I have not had the pleasure of an orgasm without lending myself a hand for eleven years.
Not that I am counting.
Me: Good catch.
I have entertained the thought that I may be done having sex with a woman in this lifetime.
The thought has not been very entertaining.

I am probably wrong about that prediction, but it is helpful to come to peace with it.
And perhaps even be grateful.
Here in this 60 year old body, I am thankful to not have the all consuming fire in my loins that steered my choices so often in my youth. 
Sexual desire is a wonderful part of life, but when I have given it a driver’s license and a steering wheel, in the morning I have often regretted where I parked my car for the night.
My primary prayer these days is what Stevie Winwood sang about in the 80’s: Bring Me a Higher Love.
For most of my adulthood I thought sex was as important as paying the bills and brushing my teeth. I am glad to say farewell to the notion that having a sex life is essential for happiness.
From my present perspective, I now will send the following message back in time to 1980, when I was a frustrated, anxious and celibate teenager convinced that losing my virginity would hack into my low self-esteem and grant me a huge upgrade in how I felt about myself.
I was terrified that I might never get with the program by getting laid, and was certain that doing the deed would make me a man.

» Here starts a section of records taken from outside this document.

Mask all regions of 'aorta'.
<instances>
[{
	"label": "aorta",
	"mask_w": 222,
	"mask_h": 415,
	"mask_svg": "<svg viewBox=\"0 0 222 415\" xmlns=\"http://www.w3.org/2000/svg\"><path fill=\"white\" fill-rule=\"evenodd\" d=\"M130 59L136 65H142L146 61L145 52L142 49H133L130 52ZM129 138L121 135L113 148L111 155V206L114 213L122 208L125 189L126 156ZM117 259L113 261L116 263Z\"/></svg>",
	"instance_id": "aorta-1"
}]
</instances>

I now address him with the tenderness and reassurance that can only come with time:
“Dude, you are a valid, lovable, and precious human being, and getting laid, when it finally happens (next year, so no worries), will be just another experience to enjoy and learn from. But it won’t be the initiation into the fraternity of manhood you are hoping for. Also, just to prepare you, it will be awkward as hell, and it will take a few decades to become confident and skilled at lovemaking.
In fact, during your first time, you won’t even know for sure if you actually achieved penetration. (You didn’t.)

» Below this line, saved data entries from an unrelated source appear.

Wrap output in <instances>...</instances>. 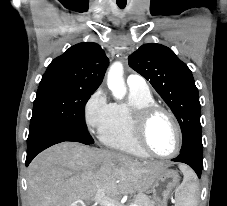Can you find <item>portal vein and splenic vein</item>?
I'll list each match as a JSON object with an SVG mask.
<instances>
[{"label":"portal vein and splenic vein","mask_w":227,"mask_h":206,"mask_svg":"<svg viewBox=\"0 0 227 206\" xmlns=\"http://www.w3.org/2000/svg\"><path fill=\"white\" fill-rule=\"evenodd\" d=\"M93 201L99 202L104 206H118L116 201L108 198L105 196V191L104 190H99L95 196L92 198ZM82 206H85L84 202H80ZM71 206H78L77 202H73ZM130 206H137L136 204H131Z\"/></svg>","instance_id":"18ae733b"}]
</instances>
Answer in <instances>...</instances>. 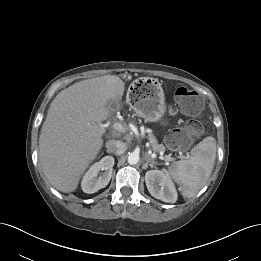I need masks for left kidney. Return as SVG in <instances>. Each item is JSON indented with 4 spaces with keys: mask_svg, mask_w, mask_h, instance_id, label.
Here are the masks:
<instances>
[{
    "mask_svg": "<svg viewBox=\"0 0 261 261\" xmlns=\"http://www.w3.org/2000/svg\"><path fill=\"white\" fill-rule=\"evenodd\" d=\"M145 182L149 193L156 199L166 203H175L177 191L168 175L160 170H150L145 174Z\"/></svg>",
    "mask_w": 261,
    "mask_h": 261,
    "instance_id": "5707ae66",
    "label": "left kidney"
}]
</instances>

But guess what? It won’t matter! It will be a very innocent and loving experience, enjoyed immensely by both you and your girlfriend, who will break up with you two months later.
But guess what else? Even that won’t matter! Well, it will hurt for a few weeks, but you’ll get over it quickly, thanks to another lovely young lady who will come on the scene, capture your heart, delight your senses, and leave a month later.
But as the future Scott, I am here to reassure you that none of this will matter because as you mature, sex, as pleasurable and beautiful as it can be, won’t have the meaning and importance you are currently assigning it.
You are here on earth to deeply penetrate the world with your large, throbbing organ—just not the one you are fixated on right now.
Women will come and go, but your greatest joy in life will come from thrusting your heart into a world that’s been waiting for you to have your way with it.”
Since I stopped insisting that I needed to be sexually satisfied to be happy and valid as a man, I am having far more Oh God! Don’t Stop! moments than I ever had in between the sheets. These moments are spontaneous and unrehearsed. I’ve thrown away the screenplay handed to me by society, and I’m improvising the remainder of my sexy life.
When my masculine courage gets it up to penetrate other hearts, it always gives me a huge heart-on!
As I look into my crystal balls, I see that, sex life or not, the best is yet to cum.
PS. If you feel like groaning due to last pun, I understand.
Groan away.
After all, you are a groan man or woman!